Specifically, in this embodiment, the cold exchanging portion 23 is overlapped on the refrigerator body 11, the embedded section 231 is in a flat shape, and the door 12 is provided with a recessed area (not shown) matching with the embedded section 231, so as to prevent cold air inside the refrigerating compartment from leaking after the door 12 is closed. The outer joint 232 has an abutment surface (not shown) that is in close contact with the side wall 110 of the casing 11, and is fixed to the side wall 110 by magnetic attraction in order to facilitate attachment and detachment of the coldness exchange portion 23. In other embodiments of the present invention, the refrigeration capacity exchanging portion 23 may be fixed to the cabinet 11 or the door 12 by screws or by a snap-fit.
The refrigeration quantity guide assembly has a simple structure, can transfer the refrigeration quantity in a refrigeration source to the refrigeration platform 21 through the refrigeration quantity guide pipe 22, and can supply the refrigeration quantity to the outside through the refrigeration panel 211 of the refrigeration platform 21, so that the refrigeration quantity in the refrigerator and other electric appliances can be effectively transferred to the outside to continuously cool the external articles needing cooling.

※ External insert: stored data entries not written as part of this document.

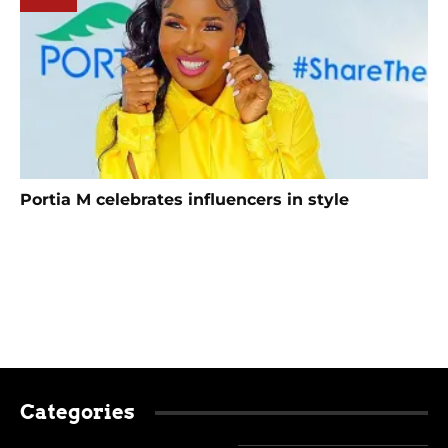
Portia M celebrates influencers in style
Categories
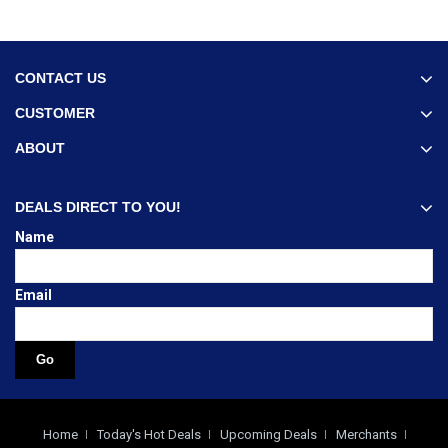
CONTACT US
CUSTOMER
ABOUT
DEALS DIRECT TO YOU!
Name
Email
Home
Today's Hot Deals
Upcoming Deals
Merchants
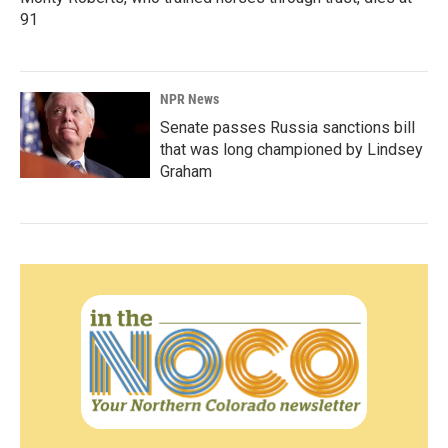
91
NPR News
Senate passes Russia sanctions bill
that was long championed by Lindsey
Graham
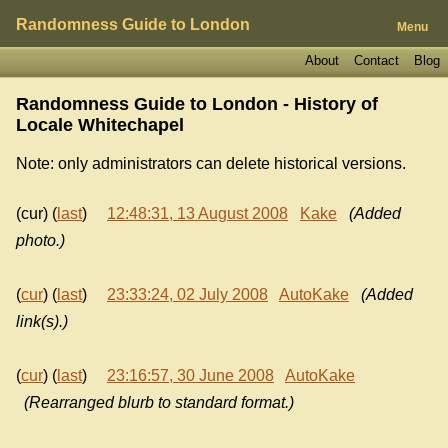
Randomness Guide to London
Menu
About
Contact
Blog
Randomness Guide to London - History of
Locale Whitechapel
Note: only administrators can delete historical versions.
(cur) (
last
)
12:48:31, 13 August 2008
Kake
(Added
photo.)
(
cur
) (
last
)
23:33:24, 02 July 2008
AutoKake
(Added
link(s).)
(
cur
) (
last
)
23:16:57, 30 June 2008
AutoKake
(Rearranged blurb to standard format.)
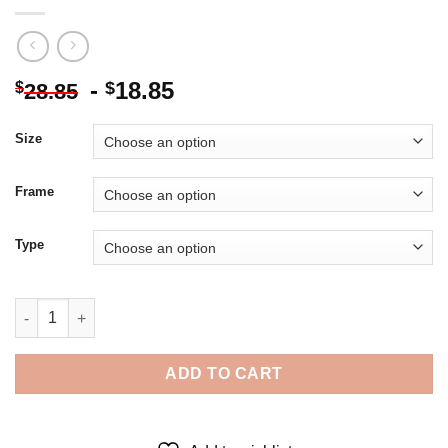
-
18.85
$
$
28.85
Size
Frame
Type
The Cat In The Hat - 5D Diamond Paintings quantity
ADD TO CART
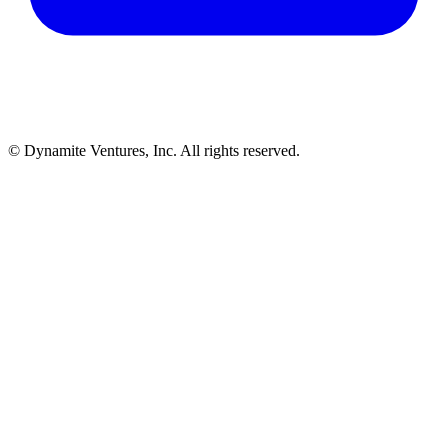
© Dynamite Ventures, Inc. All rights reserved.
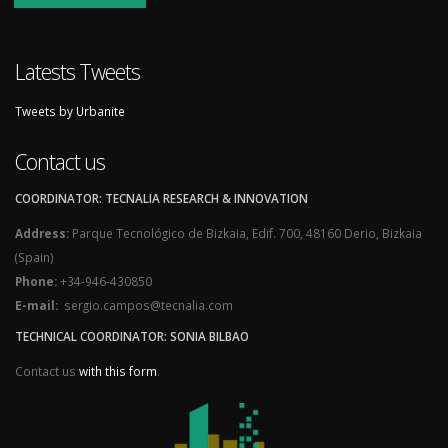
Latests Tweets
Tweets by Urbanite
Contact us
COORDINATOR: TECNALIA RESEARCH & INNOVATION
Address:
Parque Tecnológico de Bizkaia, Edif. 700, 48160 Derio, Bizkaia
(Spain)
Phone:
+34-946-430850
E-mail:
sergio.campos@tecnalia.com
TECHNICAL COORDINATOR: SONIA BILBAO
Contact us
with this form
.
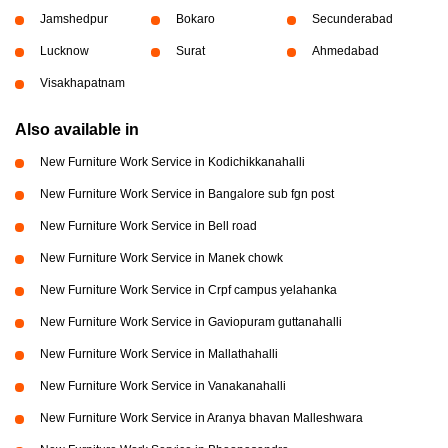
Jamshedpur
Bokaro
Secunderabad
Lucknow
Surat
Ahmedabad
Visakhapatnam
Also available in
New Furniture Work Service in Kodichikkanahalli
New Furniture Work Service in Bangalore sub fgn post
New Furniture Work Service in Bell road
New Furniture Work Service in Manek chowk
New Furniture Work Service in Crpf campus yelahanka
New Furniture Work Service in Gaviopuram guttanahalli
New Furniture Work Service in Mallathahalli
New Furniture Work Service in Vanakanahalli
New Furniture Work Service in Aranya bhavan Malleshwara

It should be understood that although the present description refers to embodiments, not every embodiment contains only a single technical solution, and such description is for clarity only, and those skilled in the art should make the description as a whole, and the technical solutions in the embodiments can also be combined appropriately to form other embodiments understood by those skilled in the art.
The above-listed detailed description is only a specific description of a possible embodiment of the present invention, and they are not intended to limit the scope of the present invention, and equivalent embodiments or modifications made without departing from the technical spirit of the present invention should be included in the scope of the present invention.